«Est-il vrai que les poissons du fleuve Saint-Laurent changent de sexe (mâle vers femelle) à cause des hormones des pilules contraceptives libérées dans l'urine des femmes?» se demande Sara Paquet, de Cap-Rouge.

À la fin de 2003, une équipe de biologistes de l'Institut Armand-Frappier et du Centre Saint-Laurent ont publié une étude qui trouva un assez grand écho dans les médias. D'environ 50 kilomètres en amont de Montréal jusqu'à environ 50 km en aval, avaient découvert les chercheurs, les mâles d'une espèce de mené nommée queue à tache noire montraient de troublants signes de mutation sexuelle. En général, leurs organes génitaux étaient sous-développés, leur sperme était de moindre qualité et en certains endroits, plus du tiers des mâles produisaient... des oeufs!

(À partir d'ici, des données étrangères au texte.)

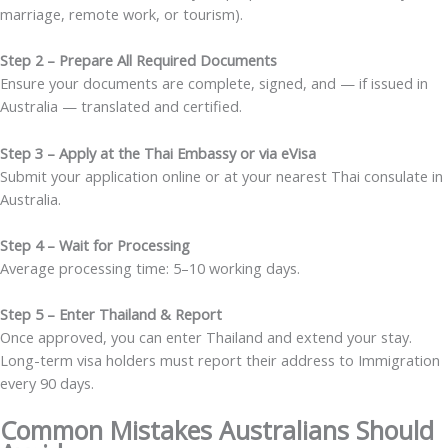
marriage, remote work, or tourism).
Step 2 – Prepare All Required Documents
Ensure your documents are complete, signed, and — if issued in
Australia — translated and certified.
Step 3 – Apply at the Thai Embassy or via eVisa
Submit your application online or at your nearest Thai consulate in
Australia.
Step 4 – Wait for Processing
Average processing time: 5–10 working days.
Step 5 – Enter Thailand & Report
Once approved, you can enter Thailand and extend your stay.
Long-term visa holders must report their address to Immigration
every 90 days.
Common Mistakes Australians Should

En outre, le sang de la plupart d'entre eux contenait des taux anormalement élevés d'une protéine, la vitellogénine, qui entre dans la composition des oeufs. Or la présence de cette protéine chez les poissons mâles est habituellement le signe d'une exposition aux oestrogènes (une hormone «féminine», encore que les mâles puissent en sécréter un peu aussi) ou à des produits les imitant, comme des surfactants que l'on retrouve dans certains détergents. Les auteurs concluaient donc à une «contamination oestrogénique significative du Saint-Laurent associée à un amoindrissement de la fonction reproductrice chez les mâles».

À peu près au même moment, une autre étude du Centre Saint-Laurent trouvait qu'au point de rejet de l'usine d'épuration d'eau de Montréal, 66 % des moules d'eau douce étaient des femelles, alors que normalement, elles ne représentent que 41 % de la population. Les chercheurs attribuaient aussi cette anomalie à «l'effet de polluants qui peuvent mimer l'action d'hormones sexuelles comme les oestrogènes».

Il est bien possible que tout ce beau monde ait raison. Mais on doit quand même considérer ces résultats avec prudence, avertit Robert Roy, biologiste à l'Institut Maurice-Lamontagne et spécialiste en écotoxicologie. «Il faut bien comprendre la physiologie des espèces avant d'affirmer que c'est la faute aux contaminants, dit-il. Chez certains poissons, il est normal d'observer un faible taux d'intersexe (d'hermaphrodisme, si l'on préfère, ndlr). Chez la carpe et plusieurs espèces de la même famille, par exemple, de 3 à 5 % des spécimens sont naturellement intersexes.» Il en va de même chez les queues à tache noire, ajoute M. Roy.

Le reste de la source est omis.